__What you should do__:
Lines with the word "Negara" are the ones wanted. Copy each of them from the entries below.

__Information__:

--- --- ---

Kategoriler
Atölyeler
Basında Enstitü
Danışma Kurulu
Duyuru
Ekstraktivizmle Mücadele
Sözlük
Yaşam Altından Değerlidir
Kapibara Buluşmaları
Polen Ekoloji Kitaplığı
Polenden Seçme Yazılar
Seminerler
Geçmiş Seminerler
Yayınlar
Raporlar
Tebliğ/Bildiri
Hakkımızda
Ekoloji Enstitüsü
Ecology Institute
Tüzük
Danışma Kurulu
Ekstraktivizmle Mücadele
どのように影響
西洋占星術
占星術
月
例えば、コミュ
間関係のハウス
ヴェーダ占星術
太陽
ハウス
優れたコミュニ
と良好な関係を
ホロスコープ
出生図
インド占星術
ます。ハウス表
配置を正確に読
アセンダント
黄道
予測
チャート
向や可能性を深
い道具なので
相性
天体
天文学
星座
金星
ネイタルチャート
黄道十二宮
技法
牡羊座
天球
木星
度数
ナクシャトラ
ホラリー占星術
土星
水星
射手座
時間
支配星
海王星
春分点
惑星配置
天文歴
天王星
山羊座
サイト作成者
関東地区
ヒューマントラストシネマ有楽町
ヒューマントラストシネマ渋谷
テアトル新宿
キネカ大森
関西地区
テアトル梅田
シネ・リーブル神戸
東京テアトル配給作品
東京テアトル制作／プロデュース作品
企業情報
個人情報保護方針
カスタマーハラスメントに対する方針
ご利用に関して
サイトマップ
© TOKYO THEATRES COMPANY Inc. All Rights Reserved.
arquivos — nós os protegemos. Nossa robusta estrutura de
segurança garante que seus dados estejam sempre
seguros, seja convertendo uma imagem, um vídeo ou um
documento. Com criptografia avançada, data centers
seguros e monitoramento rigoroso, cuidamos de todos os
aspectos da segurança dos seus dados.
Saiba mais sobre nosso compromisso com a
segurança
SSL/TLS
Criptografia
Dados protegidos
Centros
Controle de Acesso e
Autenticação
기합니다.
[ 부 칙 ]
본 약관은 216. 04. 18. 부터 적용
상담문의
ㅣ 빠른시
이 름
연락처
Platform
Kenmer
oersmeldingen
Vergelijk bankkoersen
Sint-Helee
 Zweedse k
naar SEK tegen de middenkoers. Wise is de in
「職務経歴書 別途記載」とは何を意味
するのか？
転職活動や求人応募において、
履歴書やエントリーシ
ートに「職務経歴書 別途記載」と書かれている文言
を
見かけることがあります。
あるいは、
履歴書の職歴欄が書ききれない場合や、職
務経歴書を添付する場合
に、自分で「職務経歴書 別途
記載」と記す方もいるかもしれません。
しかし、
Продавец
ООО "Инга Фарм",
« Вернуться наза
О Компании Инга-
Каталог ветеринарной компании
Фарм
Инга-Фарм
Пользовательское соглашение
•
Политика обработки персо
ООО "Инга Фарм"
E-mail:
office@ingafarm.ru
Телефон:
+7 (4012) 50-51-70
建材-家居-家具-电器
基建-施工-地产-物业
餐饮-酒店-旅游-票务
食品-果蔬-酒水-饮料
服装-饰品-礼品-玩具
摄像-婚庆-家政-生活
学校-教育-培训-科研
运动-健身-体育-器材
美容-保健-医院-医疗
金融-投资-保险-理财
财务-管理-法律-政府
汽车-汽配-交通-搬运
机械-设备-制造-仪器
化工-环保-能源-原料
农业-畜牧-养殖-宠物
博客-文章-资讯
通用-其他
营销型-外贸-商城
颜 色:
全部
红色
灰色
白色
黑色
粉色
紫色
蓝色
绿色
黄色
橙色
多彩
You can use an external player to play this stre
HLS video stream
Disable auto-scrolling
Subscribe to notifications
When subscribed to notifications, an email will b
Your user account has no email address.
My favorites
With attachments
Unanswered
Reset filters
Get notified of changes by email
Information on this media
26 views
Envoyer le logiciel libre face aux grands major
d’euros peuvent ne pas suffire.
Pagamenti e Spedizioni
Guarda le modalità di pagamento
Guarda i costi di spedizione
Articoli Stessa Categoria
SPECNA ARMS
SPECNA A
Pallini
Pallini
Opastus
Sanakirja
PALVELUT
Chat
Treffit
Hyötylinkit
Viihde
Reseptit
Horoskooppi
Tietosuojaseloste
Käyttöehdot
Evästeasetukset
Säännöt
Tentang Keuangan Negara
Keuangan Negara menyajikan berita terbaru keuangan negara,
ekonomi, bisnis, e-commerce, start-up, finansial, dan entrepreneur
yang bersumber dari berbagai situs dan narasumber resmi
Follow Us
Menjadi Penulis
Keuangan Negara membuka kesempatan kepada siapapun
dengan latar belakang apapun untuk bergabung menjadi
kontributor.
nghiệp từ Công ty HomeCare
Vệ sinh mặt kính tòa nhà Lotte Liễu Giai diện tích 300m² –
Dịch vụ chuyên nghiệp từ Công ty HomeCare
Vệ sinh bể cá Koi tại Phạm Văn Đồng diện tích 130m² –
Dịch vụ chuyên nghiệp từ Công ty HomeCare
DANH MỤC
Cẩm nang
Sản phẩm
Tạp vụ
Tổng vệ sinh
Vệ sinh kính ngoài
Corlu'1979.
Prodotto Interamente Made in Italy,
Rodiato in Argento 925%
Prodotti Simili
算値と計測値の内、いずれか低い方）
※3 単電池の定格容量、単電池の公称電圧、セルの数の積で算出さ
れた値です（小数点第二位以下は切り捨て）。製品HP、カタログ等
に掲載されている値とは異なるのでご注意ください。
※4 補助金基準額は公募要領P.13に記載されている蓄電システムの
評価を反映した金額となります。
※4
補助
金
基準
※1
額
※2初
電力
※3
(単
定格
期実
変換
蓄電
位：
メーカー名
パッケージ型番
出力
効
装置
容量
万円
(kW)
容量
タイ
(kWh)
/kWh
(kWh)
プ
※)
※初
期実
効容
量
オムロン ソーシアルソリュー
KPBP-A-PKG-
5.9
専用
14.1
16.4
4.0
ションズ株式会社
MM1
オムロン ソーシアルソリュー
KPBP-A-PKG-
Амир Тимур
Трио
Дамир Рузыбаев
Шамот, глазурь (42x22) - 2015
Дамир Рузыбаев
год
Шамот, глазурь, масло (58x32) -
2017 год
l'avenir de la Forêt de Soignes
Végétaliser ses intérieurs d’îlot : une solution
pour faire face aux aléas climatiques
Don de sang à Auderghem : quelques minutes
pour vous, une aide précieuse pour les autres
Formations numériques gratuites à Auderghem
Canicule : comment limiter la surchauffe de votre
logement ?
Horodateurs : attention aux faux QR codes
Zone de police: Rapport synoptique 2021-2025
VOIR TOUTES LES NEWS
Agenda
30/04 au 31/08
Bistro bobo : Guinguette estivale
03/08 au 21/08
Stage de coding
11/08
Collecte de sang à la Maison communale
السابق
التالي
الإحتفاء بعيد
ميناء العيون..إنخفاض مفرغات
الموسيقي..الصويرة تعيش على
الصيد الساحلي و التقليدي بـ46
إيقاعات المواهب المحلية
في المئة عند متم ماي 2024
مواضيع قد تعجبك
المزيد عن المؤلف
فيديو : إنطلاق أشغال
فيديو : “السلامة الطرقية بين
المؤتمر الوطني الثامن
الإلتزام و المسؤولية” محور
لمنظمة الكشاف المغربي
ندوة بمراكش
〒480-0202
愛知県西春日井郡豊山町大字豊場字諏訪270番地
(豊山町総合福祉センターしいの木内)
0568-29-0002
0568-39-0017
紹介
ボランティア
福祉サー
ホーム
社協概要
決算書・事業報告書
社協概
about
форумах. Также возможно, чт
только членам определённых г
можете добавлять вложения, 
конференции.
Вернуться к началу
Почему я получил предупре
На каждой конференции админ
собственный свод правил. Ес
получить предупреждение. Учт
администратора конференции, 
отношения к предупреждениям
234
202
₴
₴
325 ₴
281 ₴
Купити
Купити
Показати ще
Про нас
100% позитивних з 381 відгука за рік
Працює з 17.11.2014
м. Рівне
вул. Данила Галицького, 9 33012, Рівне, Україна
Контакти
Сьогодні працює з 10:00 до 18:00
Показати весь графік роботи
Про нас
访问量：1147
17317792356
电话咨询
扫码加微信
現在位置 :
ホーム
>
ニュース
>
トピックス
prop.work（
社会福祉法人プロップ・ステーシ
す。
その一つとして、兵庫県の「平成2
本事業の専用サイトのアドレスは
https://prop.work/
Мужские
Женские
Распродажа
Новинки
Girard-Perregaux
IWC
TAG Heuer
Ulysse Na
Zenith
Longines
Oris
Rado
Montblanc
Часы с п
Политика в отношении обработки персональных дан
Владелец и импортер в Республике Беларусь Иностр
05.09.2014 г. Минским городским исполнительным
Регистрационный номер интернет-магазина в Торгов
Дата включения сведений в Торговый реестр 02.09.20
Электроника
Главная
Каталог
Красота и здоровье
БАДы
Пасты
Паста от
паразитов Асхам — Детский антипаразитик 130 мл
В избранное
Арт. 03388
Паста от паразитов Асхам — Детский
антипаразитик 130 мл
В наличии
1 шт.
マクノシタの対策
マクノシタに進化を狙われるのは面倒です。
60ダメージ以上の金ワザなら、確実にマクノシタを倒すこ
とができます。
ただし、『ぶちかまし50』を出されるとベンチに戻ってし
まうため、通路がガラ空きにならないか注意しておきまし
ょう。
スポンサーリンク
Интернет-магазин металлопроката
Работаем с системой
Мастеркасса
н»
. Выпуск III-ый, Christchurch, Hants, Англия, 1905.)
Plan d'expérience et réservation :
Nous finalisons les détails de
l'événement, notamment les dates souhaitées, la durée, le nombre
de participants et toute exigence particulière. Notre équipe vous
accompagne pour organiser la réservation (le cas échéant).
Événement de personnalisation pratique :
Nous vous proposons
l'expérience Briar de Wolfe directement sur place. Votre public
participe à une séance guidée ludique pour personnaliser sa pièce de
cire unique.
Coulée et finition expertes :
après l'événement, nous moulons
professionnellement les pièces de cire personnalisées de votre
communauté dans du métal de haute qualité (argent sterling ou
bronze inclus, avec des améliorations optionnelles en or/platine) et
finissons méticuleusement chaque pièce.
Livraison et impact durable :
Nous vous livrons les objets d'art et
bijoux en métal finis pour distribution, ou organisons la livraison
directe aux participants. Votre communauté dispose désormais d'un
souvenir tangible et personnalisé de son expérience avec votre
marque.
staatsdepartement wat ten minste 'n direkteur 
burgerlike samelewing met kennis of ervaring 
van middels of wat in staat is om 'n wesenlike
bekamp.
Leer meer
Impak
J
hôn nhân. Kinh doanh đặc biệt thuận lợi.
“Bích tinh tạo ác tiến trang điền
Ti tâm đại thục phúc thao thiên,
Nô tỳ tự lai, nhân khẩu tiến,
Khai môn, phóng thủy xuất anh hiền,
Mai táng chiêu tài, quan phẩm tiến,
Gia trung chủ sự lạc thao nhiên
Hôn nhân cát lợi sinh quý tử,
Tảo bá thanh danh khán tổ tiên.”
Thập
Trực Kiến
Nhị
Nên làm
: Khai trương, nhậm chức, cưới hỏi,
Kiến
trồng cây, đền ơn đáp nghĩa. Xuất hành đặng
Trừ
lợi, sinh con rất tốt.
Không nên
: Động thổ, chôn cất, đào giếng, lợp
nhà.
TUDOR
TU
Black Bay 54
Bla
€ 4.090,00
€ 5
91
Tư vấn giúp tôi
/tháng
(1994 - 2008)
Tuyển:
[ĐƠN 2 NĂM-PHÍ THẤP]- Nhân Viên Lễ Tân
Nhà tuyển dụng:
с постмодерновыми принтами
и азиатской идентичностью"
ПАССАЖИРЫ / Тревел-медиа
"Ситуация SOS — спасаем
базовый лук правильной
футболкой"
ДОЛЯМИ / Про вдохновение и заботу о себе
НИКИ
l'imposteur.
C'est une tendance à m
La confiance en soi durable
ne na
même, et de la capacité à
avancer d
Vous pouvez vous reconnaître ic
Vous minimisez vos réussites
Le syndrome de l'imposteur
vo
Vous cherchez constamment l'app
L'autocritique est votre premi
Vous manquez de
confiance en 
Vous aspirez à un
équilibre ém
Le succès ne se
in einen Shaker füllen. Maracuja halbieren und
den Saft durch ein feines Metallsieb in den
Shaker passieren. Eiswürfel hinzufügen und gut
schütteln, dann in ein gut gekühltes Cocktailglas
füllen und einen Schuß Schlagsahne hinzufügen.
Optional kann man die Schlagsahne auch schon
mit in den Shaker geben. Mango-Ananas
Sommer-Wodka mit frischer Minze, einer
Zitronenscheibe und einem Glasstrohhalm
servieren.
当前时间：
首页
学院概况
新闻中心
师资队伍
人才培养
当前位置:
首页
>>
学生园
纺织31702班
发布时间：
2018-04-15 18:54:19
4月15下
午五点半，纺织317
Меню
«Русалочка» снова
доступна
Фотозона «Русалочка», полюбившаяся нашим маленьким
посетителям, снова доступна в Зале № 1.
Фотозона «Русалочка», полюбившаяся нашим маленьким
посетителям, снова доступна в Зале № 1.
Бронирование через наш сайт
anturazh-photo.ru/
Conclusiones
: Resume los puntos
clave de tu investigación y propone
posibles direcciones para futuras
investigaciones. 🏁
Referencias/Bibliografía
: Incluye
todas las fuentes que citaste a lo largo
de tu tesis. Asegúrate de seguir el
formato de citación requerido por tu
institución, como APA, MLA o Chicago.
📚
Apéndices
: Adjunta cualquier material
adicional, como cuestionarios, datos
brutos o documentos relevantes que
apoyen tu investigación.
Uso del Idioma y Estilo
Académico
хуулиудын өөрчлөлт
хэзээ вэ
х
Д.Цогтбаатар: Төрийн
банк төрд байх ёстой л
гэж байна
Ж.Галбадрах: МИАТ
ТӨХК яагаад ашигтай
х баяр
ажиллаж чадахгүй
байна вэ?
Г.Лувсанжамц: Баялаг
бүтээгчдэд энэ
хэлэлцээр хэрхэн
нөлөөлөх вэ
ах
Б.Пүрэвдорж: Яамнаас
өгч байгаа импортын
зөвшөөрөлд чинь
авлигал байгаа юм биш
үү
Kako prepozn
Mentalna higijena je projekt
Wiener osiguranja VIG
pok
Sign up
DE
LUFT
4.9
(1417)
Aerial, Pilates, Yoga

--- --- ---

__Answer to this task__:
Tentang Keuangan Negara
Keuangan Negara menyajikan berita terbaru keuangan negara,
Keuangan Negara membuka kesempatan kepada siapapun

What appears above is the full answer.